Er hat freilich eine Wertentscheidung getroffen, die so radikal ist, dass ich sie nicht mittragen, schon gar nicht für sie nicht mein Leben opfern wollte – auch im Sinne einer endlosen Einsperrung.  Was ihn angeht, so habe ich den Eindruck, er hat seine Aufgabe erfüllt: Das Manifest ist in der Welt, sein Vermächtnis, auf einem bizarren Weg zwar, und es hat gerade deshalb bereits einen deutschen Filmautor gefunden und damit auch einen Verlag, die es vielleicht aus der spinnerten Internetecke holen können. Mehr Leute werden es lesen als zugeben, es getan zu haben. So wie Ted Kaczynski unsere Aussichten beurteilt und wertet, kann ihm das, was ihm nun geschieht, nicht so wichtig sein. Er machte an keiner Stelle den Eindruck, Epikuräer zu sein. Asket ist er, und einer, der Opfer nicht scheut, weil er sie ohnehin an allen Ecken wahrnimmt.

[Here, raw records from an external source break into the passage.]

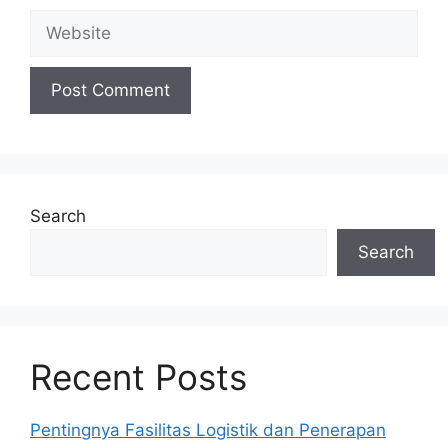
Website
Search
Search
Recent Posts
Pentingnya Fasilitas Logistik dan Penerapan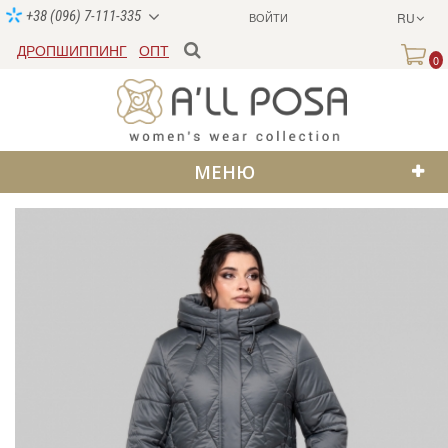
+38 (096) 7-111-335
ВОЙТИ
RU
ДРОПШИППИНГ
ОПТ
0
МЕНЮ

Die von ihm empfohlene Taktik erinnert mich an die Trotzkisten (wenigstens der Siebziger Jahre): Sie waren berüchtigt, mit Hintergedanken alle möglichen Dinge zu unterstützen, die ein geradliniger Linker ablehnte. So rät es Ted Kaczynski zu tun: Konspirieren, agitieren und abwarten – so haben schon Generationen von Revolutionären ihr Leben verbracht. Nur die Glücklichen wie Lenin und Trotzki wurden durch die Ereignisse in die Mitte der Geschichte gespült. Und die Revolution hat ihre Kinder gewöhnlich irgendwann gefressen, so wie das Meer seine Fischer verschlingt.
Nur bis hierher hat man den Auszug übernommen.